Regarding the divestiture of our Divide County Bakken assets, we had a large number of participants in our sale process and ended up scheduling more data room visits and presentations than we had anticipated, which resulted in us pushing our bid date back a few days.
We still expect to be able to complete this process by midyear.
So as I said in my opening summary, higher production and lower CapEx drove excellent results for the quarter.
Clearly, our successes in optimizing drilling and completion technologies are already showing up in well performance.
And efforts to drive cost efficiencies are showing up in our capital spend.

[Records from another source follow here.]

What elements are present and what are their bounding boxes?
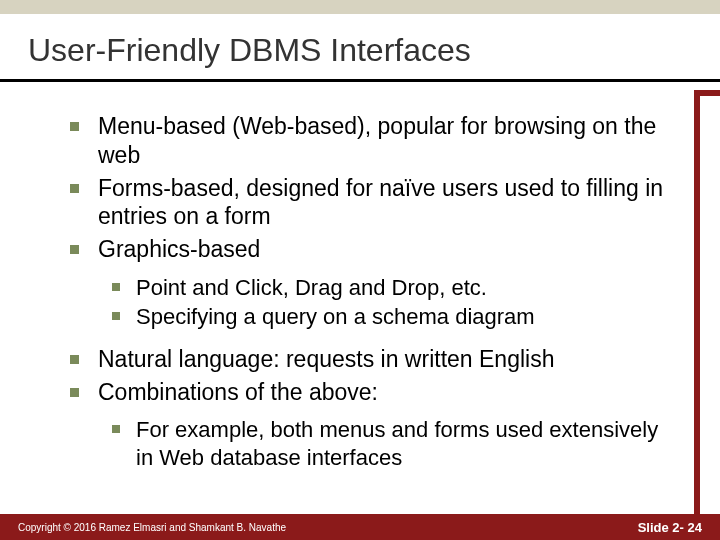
list-item: Specifying a query on a schema diagram [112,303,670,331]
list-item: For example, both menus and forms used e… [112,416,670,471]
list-item: Combinations of the above: [70,378,670,407]
bullet-list: Menu-based (Web-based), popular for brow… [70,112,670,264]
title-area: User-Friendly DBMS Interfaces [0,14,720,82]
slide-number: Slide 2- 24 [638,520,702,535]
list-item: Point and Click, Drag and Drop, etc. [112,274,670,302]
slide: User-Friendly DBMS Interfaces Menu-based… [0,0,720,540]
list-item: Forms-based, designed for naïve users us… [70,174,670,232]
list-item: Menu-based (Web-based), popular for brow… [70,112,670,170]
slide-title: User-Friendly DBMS Interfaces [28,32,692,69]
footer-bar: Copyright © 2016 Ramez Elmasri and Shamk… [0,514,720,540]
top-accent-bar [0,0,720,14]
sub-bullet-list: Point and Click, Drag and Drop, etc. Spe… [112,274,670,331]
list-item: Graphics-based [70,235,670,264]
bullet-list: Natural language: requests in written En… [70,345,670,407]
right-vertical-accent [694,96,700,514]
sub-bullet-list: For example, both menus and forms used e… [112,416,670,471]
copyright-text: Copyright © 2016 Ramez Elmasri and Shamk… [18,522,286,533]
slide-body: Menu-based (Web-based), popular for brow… [0,82,720,495]
list-item: Natural language: requests in written En… [70,345,670,374]
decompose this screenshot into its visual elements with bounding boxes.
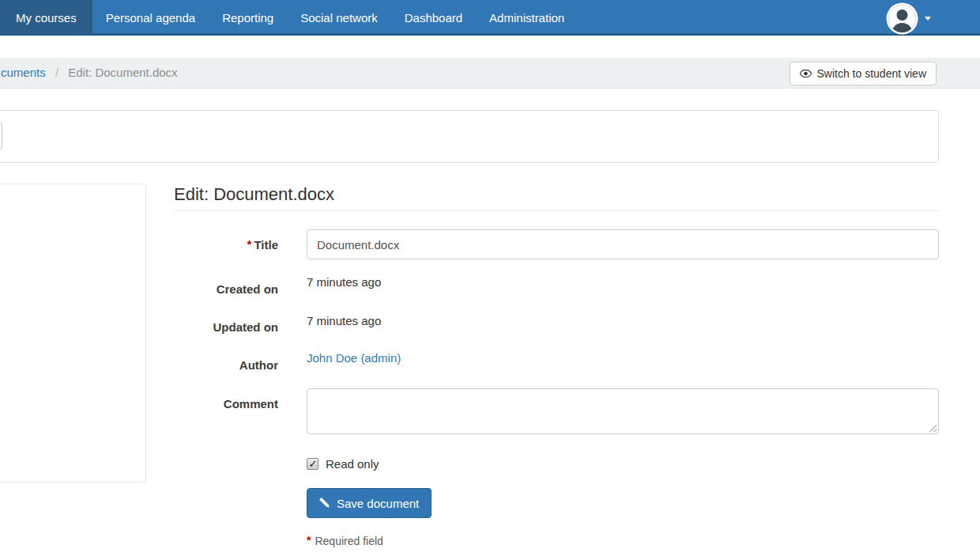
required-asterisk: *	[307, 534, 311, 547]
breadcrumb-bar: cuments / Edit: Document.docx Switch to …	[0, 58, 980, 89]
read-only-checkbox[interactable]	[307, 458, 318, 470]
pencil-icon	[319, 498, 330, 509]
nav-item-dashboard[interactable]: Dashboard	[391, 0, 476, 33]
comment-label: Comment	[174, 397, 278, 411]
title-label-text: Title	[254, 238, 278, 252]
eye-icon	[800, 69, 812, 78]
switch-to-student-view-button[interactable]: Switch to student view	[790, 62, 937, 85]
created-on-value: 7 minutes ago	[307, 275, 381, 289]
top-navbar: My courses Personal agenda Reporting Soc…	[0, 0, 980, 36]
switch-to-student-view-label: Switch to student view	[816, 67, 926, 80]
sidebar-panel	[0, 184, 146, 482]
breadcrumb-current-page: Edit: Document.docx	[68, 66, 177, 79]
nav-item-reporting[interactable]: Reporting	[209, 0, 287, 33]
author-label: Author	[174, 358, 278, 372]
title-input[interactable]	[307, 229, 939, 259]
save-document-label: Save document	[337, 497, 419, 510]
updated-on-value: 7 minutes ago	[307, 314, 381, 327]
title-field-label: *Title	[174, 238, 278, 252]
required-field-note: *Required field	[307, 535, 939, 547]
comment-textarea[interactable]	[307, 388, 939, 434]
nav-item-administration[interactable]: Administration	[476, 0, 578, 33]
user-menu-dropdown[interactable]	[886, 2, 931, 35]
caret-down-icon	[925, 17, 931, 21]
nav-item-my-courses[interactable]: My courses	[0, 0, 92, 33]
breadcrumb: cuments / Edit: Document.docx	[1, 58, 178, 88]
document-toolbar-panel	[0, 110, 939, 163]
breadcrumb-separator: /	[55, 66, 58, 79]
author-link[interactable]: John Doe (admin)	[307, 351, 401, 365]
required-asterisk: *	[247, 237, 252, 251]
edit-document-form: Edit: Document.docx *Title Created on 7 …	[174, 184, 939, 560]
updated-on-label: Updated on	[174, 320, 278, 334]
read-only-label[interactable]: Read only	[326, 457, 379, 471]
required-field-text: Required field	[315, 535, 383, 547]
toolbar-button-cutoff[interactable]	[0, 122, 2, 150]
user-avatar-icon	[886, 2, 918, 35]
nav-item-social-network[interactable]: Social network	[287, 0, 391, 33]
created-on-label: Created on	[174, 282, 278, 296]
nav-item-personal-agenda[interactable]: Personal agenda	[92, 0, 209, 33]
save-document-button[interactable]: Save document	[307, 488, 432, 518]
page-title: Edit: Document.docx	[174, 184, 939, 211]
breadcrumb-link-documents[interactable]: cuments	[1, 66, 46, 79]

I'll now turn the call over to Herb who will give you some more color behind these efforts.
Herb?
Herbert S. Vogel - EVP of Operations
Thanks, Wade, and good morning, everyone.
As Wade just described, we completed a very successful quarter, delivering on our production and cost targets while at the same time significantly increasing our activity level.
We are putting the pieces in place for our expanded 2018 program, which as we've laid out is expected to deliver significant production growth, margin expansion and increased capital efficiency.
And we're quickly and successfully ramping up our activities.
At the end of the fourth quarter, we were running 4 rigs and 1 frac spread in the Midland Basin and Eagle Ford.
Now only 4 months later, we are running 8 rigs and 4 frac spreads in the same core plays.
And we are getting top-quality contractors.
Also importantly, as I'll show, we are bringing on some outstanding wells in both plays.
Today, I'm going to cover 3 topics.
First, as Wade mentioned, I'll give a little more color behind our production beat in the first quarter.
Second, we'll provide some examples of what we're doing technically to improve our operations in the areas that really matter.
And finally, we'll review some new well results from the quarter, which in short, continue to exceed expectations in both the Midland Basin and the Eagle Ford.
On the production beat, we were really hitting on all cylinders during the first quarter.
Production was above expectations at each of our field locations.
The major contributors were in several categories.
First, more new wells were brought on earlier than planned.
This was a result of more frac stages pumped per day as a result of excellent execution on zipper fracs by our completion crews followed by faster plug drill-out times.
We are now routinely stimulating an average of 6 to 9 stages, and I should add, large stages per day and drilling out as many as 30 to 40 plugs in a day.
That means the time from commencement of frac operations to the start of production from a pad is getting shorter and shorter.
And of course, that means our financial returns are getting better.
Then well performance is exceeding expectations.
As you'll see in a minute, all of the wells we brought on during the quarter exceeded their type curves, some by a very significant margin.
Then well uptime percentages were well above expectations.
For example, in the Southern Eagle Ford, our uptime has improved from around 86% 3 years ago to 99% year-to-date.
High uptime percentages, which is a key metric for us, were achieved out of nearly every field office in the company.
I should add that we measure key performance indicators at each field operation.
So we were able to assess where we're leading and where we're lagging, and we're able to continuously improve our operations in terms of production and costs.
Everyone from field operators to managers in all of our operating areas have a sophisticated dashboard in front of them to know how they are doing in close to real-time.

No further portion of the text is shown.